12. Au regard de tout ce qui précède, si la région Ile-de-France a commis plusieurs fautes dans la gestion de la carrière de Mme B..., il ne résulte pas de l'instruction que ses agissements, pris dans leur ensemble, caractérisent un harcèlement moral.
Sur la responsabilité au titre des autres fautes :
13. Il découle de ce qui a été dit aux points 8, 9 et 11 que la région Ile-de-France a commis plusieurs fautes, en mutant Mme B... par une décision du 12 juillet 2016, en ne décidant de la réintégrer dans ses anciennes fonctions qu'à compter du 15 mars 2021, et en ne la nommant pas directrice de la transformation.
14. D'une part, il ne résulte pas de l'instruction que ces fautes, qui ont d'ailleurs pour certaines permis à l'intéressée de diversifier son parcours professionnel, auraient nui à la carrière de Mme B... et lui auraient fait perdre une chance sérieuse d'accéder à des postes de direction plus élevés que ceux auxquels elle a déjà accès, ou au grade d'attaché hors classe.
15. D'autre part, Mme B... est fondée à demander, pour la première fois en appel, à être indemnisée du préjudice moral que lui ont causé ces décisions fautives.
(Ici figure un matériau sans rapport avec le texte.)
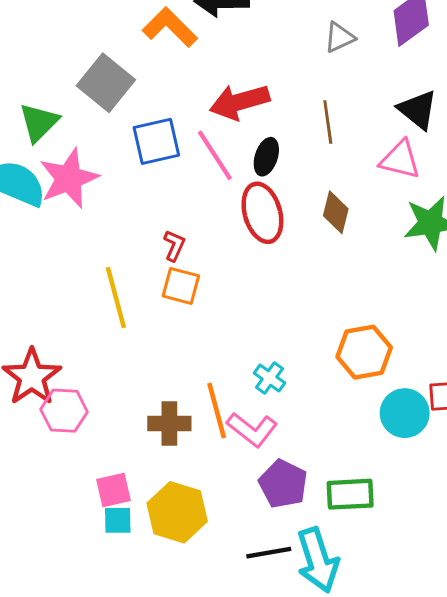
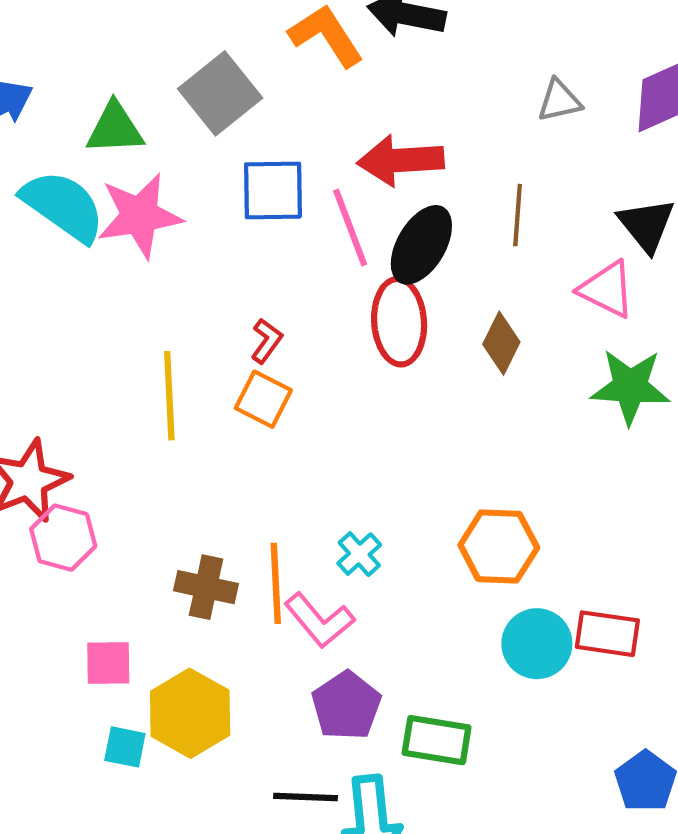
green triangle: (39, 122) -> (115, 128), turned 30
black ellipse: (266, 157) -> (421, 245), size x1.5
cyan square: (118, 520) -> (125, 747), moved

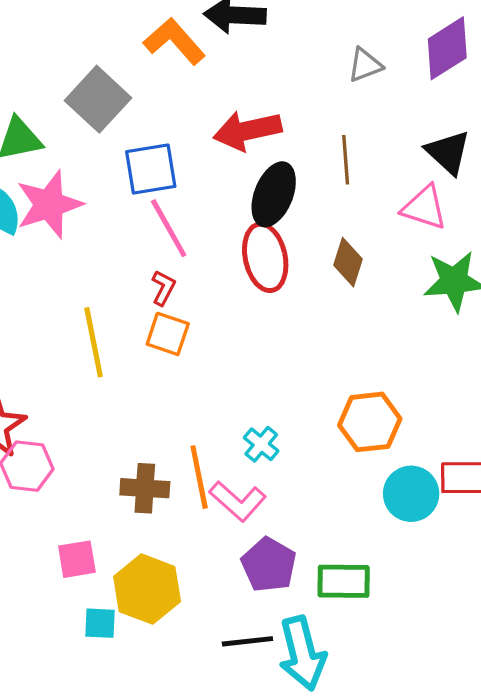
pink line: (350, 227) -> (169, 228), moved

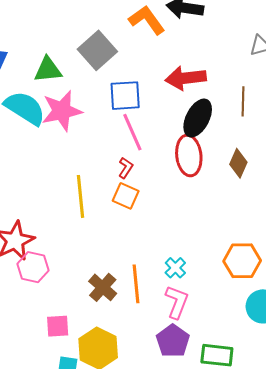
brown cross: (145, 488) -> (103, 287), turned 32
pink L-shape: (238, 501) -> (177, 302), moved, turned -116

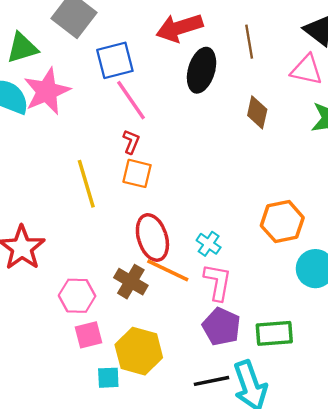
red ellipse: (189, 155) -> (152, 237), moved
pink hexagon: (33, 267) -> (77, 296), moved
orange line: (136, 284) -> (168, 270), turned -48

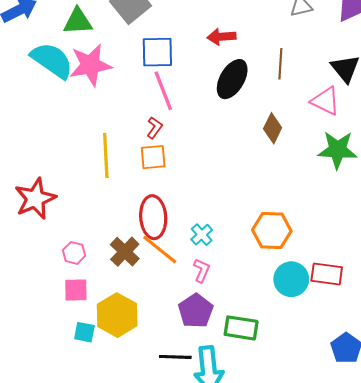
red arrow: (179, 28) -> (221, 37), size x0.7
orange square: (137, 173) -> (153, 157), turned -32
pink L-shape: (218, 282) -> (202, 270), size x0.7
pink hexagon: (77, 296) -> (74, 253), size x0.7

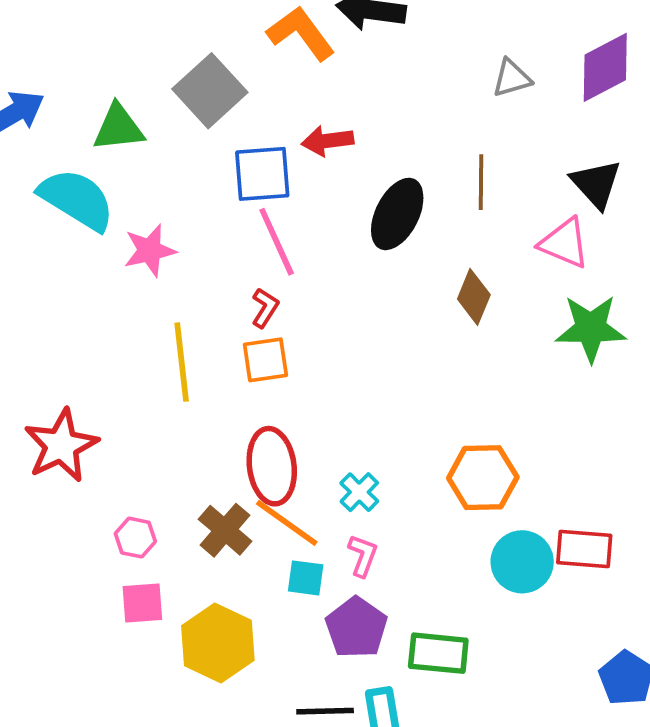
red arrow: (221, 37) -> (328, 141), moved
pink star: (90, 65) -> (150, 250), moved, size x0.7
cyan square: (84, 332) -> (306, 578), moved

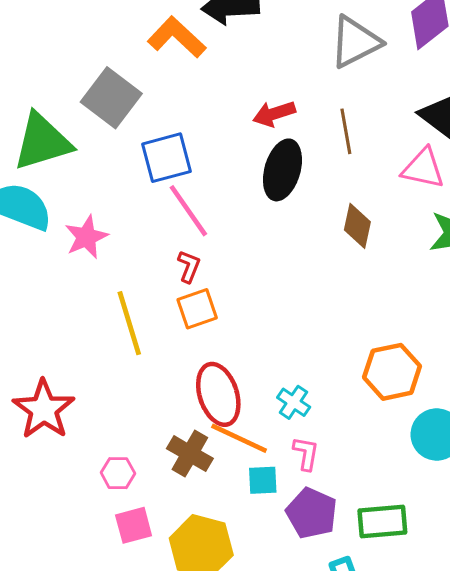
gray triangle: (512, 78) -> (355, 42), size x1.6
green triangle: (118, 128) -> (42, 142), size x1.4
red arrow: (328, 141) -> (274, 114), moved

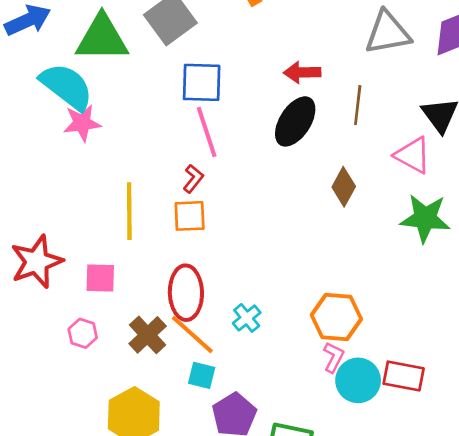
pink star: (86, 237) -> (82, 123), moved
pink L-shape: (306, 453) -> (334, 357), moved
pink square: (134, 525) -> (100, 278), moved

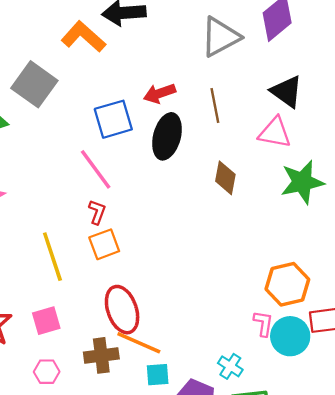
blue square: (202, 82) -> (113, 119), moved
orange hexagon: (336, 317) -> (287, 284), moved
cyan cross: (247, 318) -> (230, 366), moved
brown cross: (148, 335) -> (101, 355), turned -36

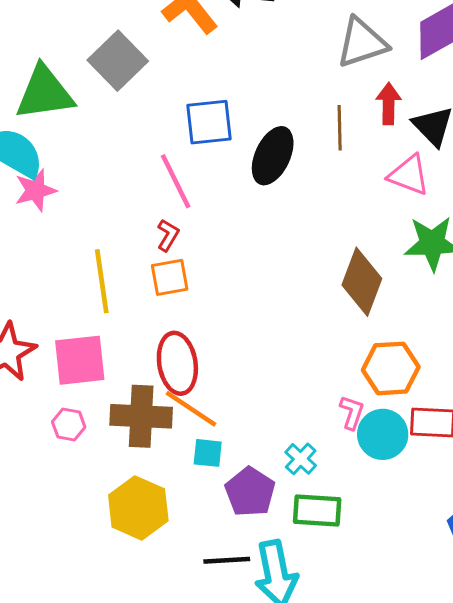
red arrow: (160, 93) -> (389, 104), moved, turned 100
brown diamond: (225, 178) -> (362, 282), moved, size x1.5
pink square: (46, 321) -> (80, 360), size x1.5
brown cross: (101, 355) -> (141, 416), size x1.4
Il sera fait une juste appréciation de ce préjudice en l'évaluant à la somme de 4 000 euros.
Sur les intérêts :
16. Mme B... peut prétendre aux intérêts au taux légal sur la somme de 4 000 euros à compter de la réception de sa demande préalable, le 2 septembre 2020.
17. Il résulte de tout ce qui précède que Mme B... est seulement fondée à soutenir que c'est à tort que, par le jugement attaqué, le tribunal administratif de Montreuil a rejeté sa demande à hauteur de la somme de 4 000 euros, assortie des intérêts.
Sur les frais du litige :
18. Il y a lieu, dans les circonstances de l'espèce, de mettre à la charge de la région
Ile-de-France la somme de 1 500 euros à verser à Mme B... en application de l'article
L. 761-1 du code de justice administrative et de rejeter la demande de la région Ile-de-France présentée sur le même fondement.
D É C I D E :
Article 1er : Le jugement n° 2015016 du 9 avril 2024 du tribunal administratif de Montreuil est annulé.
Article 2 : La région Ile-de-France est condamnée à verser une somme de 4 000 euros à
Mme B..., assortie des intérêts au taux légal à compter du 2 septembre 2020.
Article 3 : La région Ile-de-France versera la somme de 1 500 euros à Mme B... en application de l'article L. 761-1 du code de justice administrative.
Article 4 : Le surplus des conclusions des parties est rejeté.
Article 5 : Le présent arrêt sera notifié à Mme A... B... et à la région Ile-de-France.
Délibéré après l'audience du 20 juin 2025, à laquelle siégeaient :
Mme Doumergue, présidente de chambre,
Mme Bruston, présidente-assesseure,
Mme Saint-Macary, première conseillère.
Rendu public par mise à disposition au greffe le 18 juillet 2025.
La rapporteure,
M. SAINT-MACARY
La présidente,
M. DOUMERGUE
La greffière,
A. GASPARYAN
La République mande et ordonne au préfet de la région Ile-de-France, préfet de Paris en ce qui le concerne ou à tous commissaires de justice à ce requis en ce qui concerne les voies de droit commun contre les parties privées, de pourvoir à l'exécution de la présente décision.